I tell you it is exhausting.
Meanwhile in the flash forward present Alex has been named the prime suspect in the Grand Central Station bombing. But, as she says … If I am the bomber why would I leave a room full of evidence in my own apartment?
That makes a lot of sense to me – but she has only said this so far to Nathalie. Alex and Nathalie also have a scene where they are fighting. Nathalie is trying to capture Alex, and Alex is desperate to escape. This was the single worst ever fight scene editing that I have ever watched. The apparent use of stunt doubles and stand-ins was never ever more apparent.

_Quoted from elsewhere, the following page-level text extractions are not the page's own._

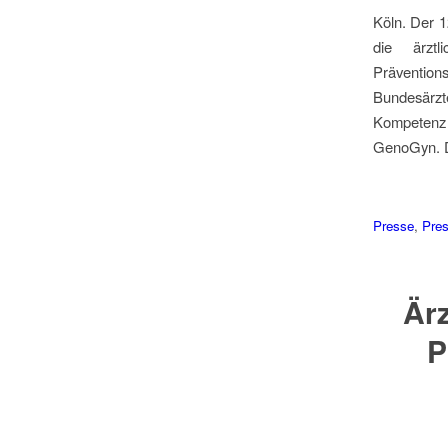
Köln. Der 1
die ärzt
Präventi
Bundesärzte
Kompetenz 
GenoGyn. Di
Presse
,
Pres
Ärz
P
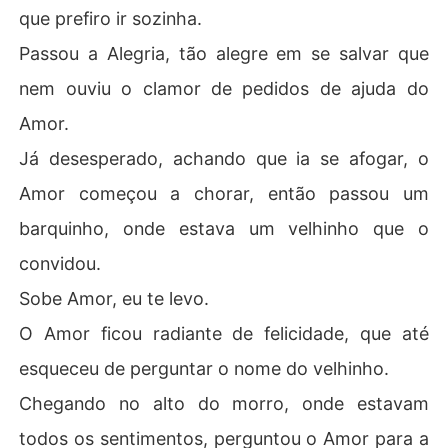
que prefiro ir sozinha.
Passou a Alegria, tão alegre em se salvar que
nem ouviu o clamor de pedidos de ajuda do
Amor.
Já desesperado, achando que ia se afogar, o
Amor começou a chorar, então passou um
barquinho, onde estava um velhinho que o
convidou.
Sobe Amor, eu te levo.
O Amor ficou radiante de felicidade, que até
esqueceu de perguntar o nome do velhinho.
Chegando no alto do morro, onde estavam
todos os sentimentos, perguntou o Amor para a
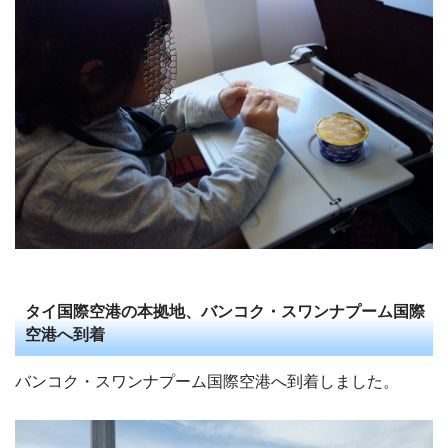
タイ国際空港の本拠地、バンコク・スワンナプーム国際
空港へ到着
バンコク・スワンナプーム国際空港へ到着しました。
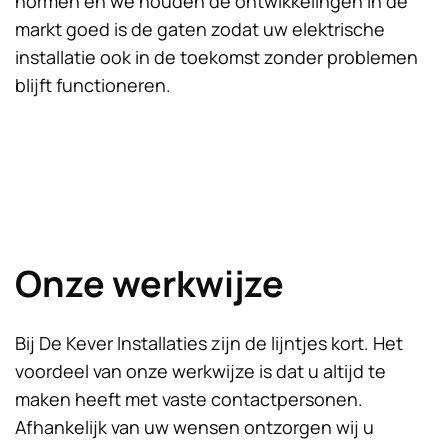
normen en we houden de ontwikkelingen in de
markt goed is de gaten zodat uw elektrische
installatie ook in de toekomst zonder problemen
blijft functioneren.
Onze werkwijze
Bij De Kever Installaties zijn de lijntjes kort. Het
voordeel van onze werkwijze is dat u altijd te
maken heeft met vaste contactpersonen.
Afhankelijk van uw wensen ontzorgen wij u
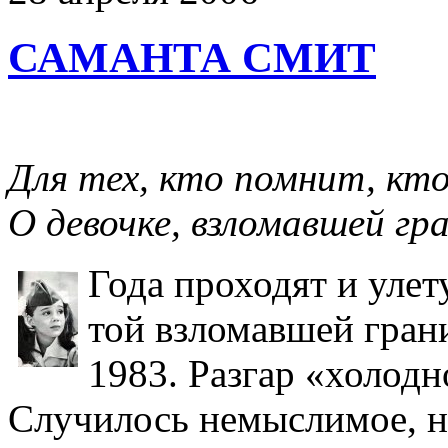
САМАНТА СМИТ
Для тех, кто помнит, кто 
О девочке, взломавшей гр
Года проходят и улет
той взломавшей грани
1983. Разгар «холод
Случилось немыслимое, н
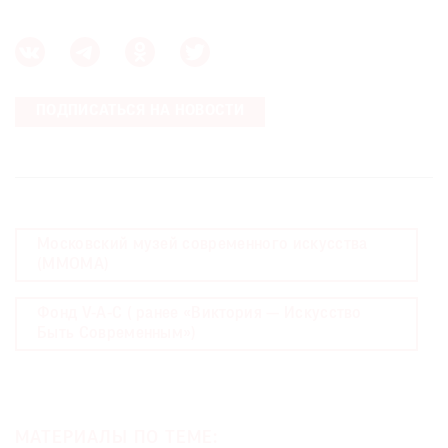
ПОДПИСАТЬСЯ НА НОВОСТИ
Московский музей современного искусства
(MMOMA)
Фонд V-A-C ( ранее «Виктория — Искусство
Быть Современным»)
МАТЕРИАЛЫ ПО ТЕМЕ:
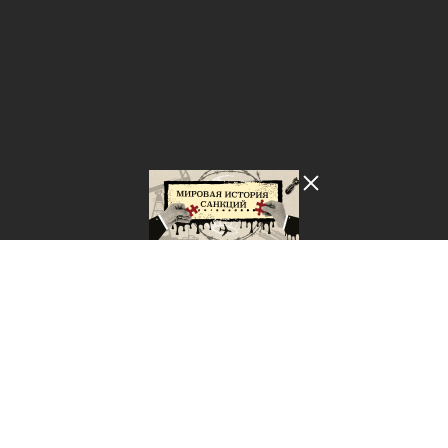
Лента добра
деактивирована. Добро
пожаловать в реальный
мир.
Мировая история санкций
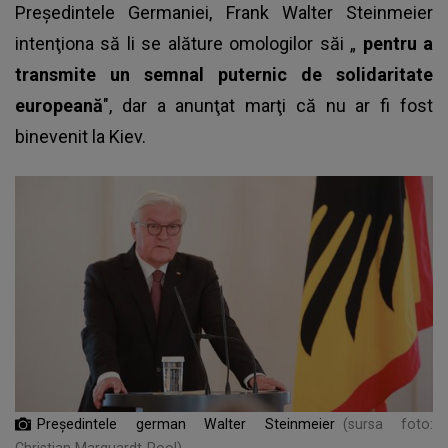
Președintele Germaniei, Frank Walter Steinmeier
intenţiona să li se alăture omologilor săi „
pentru a
transmite un semnal puternic de solidaritate
europeană
", dar a anunţat marţi că nu ar fi fost
binevenit la Kiev.
Preşedintele german Walter Steinmeier
(sursa foto:
Christian Marquardt-Pool)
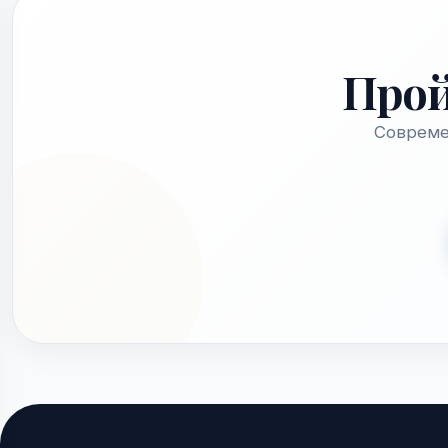
Про
Совреме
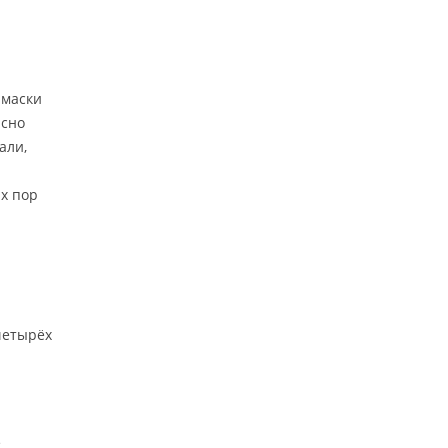
 маски
асно
али,
их пор
четырёх
е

You never saw a face in the fight. And when the fight became a chase up a fire escape then across roof tops, every leap led to a rolling, tumbling landing with each and every angle carefully arranged to conceal the faces.
I mean why have a chase and a fight scene that are so obviously staged and using doubles – which I understand, and then ruin it all with some crummy editing.
Now as part of the ongoing plot twists – Ryan Booth was the FBI agent that was discovered after being shot in Alex’s apartment. He didn’t die, and he will pull through. But Alex is desperately trying to call him. When a nurse finally gives him his phone he reaches out to her.
Then we get a very strange bit of dialogue. Remember we already know that Booth is a plant, purposely sent in to pose as a trainee while spying on Alex. Only he knows that it wasn’t Alex that shot him.
We don’t know this for a fact, but we are set up to believe that she didn’t. So he says to Alex:
I can help, but I’ll have to make it look like you’re guilty [first]…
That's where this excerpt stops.